Problem to work on
When copying the listing below, skip every picture and keep each word as it stands.
** Data provided follows **
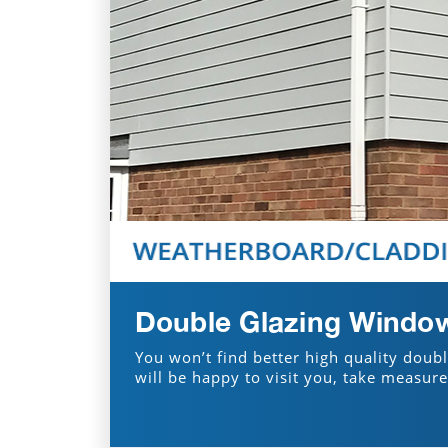
Double Glazing Window
You won’t find better high quality doub
will be happy to visit you, take measur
** End of Data provided **
Solved exercise
Double Glazing Window
You won’t find better high quality doub
will be happy to visit you, take measur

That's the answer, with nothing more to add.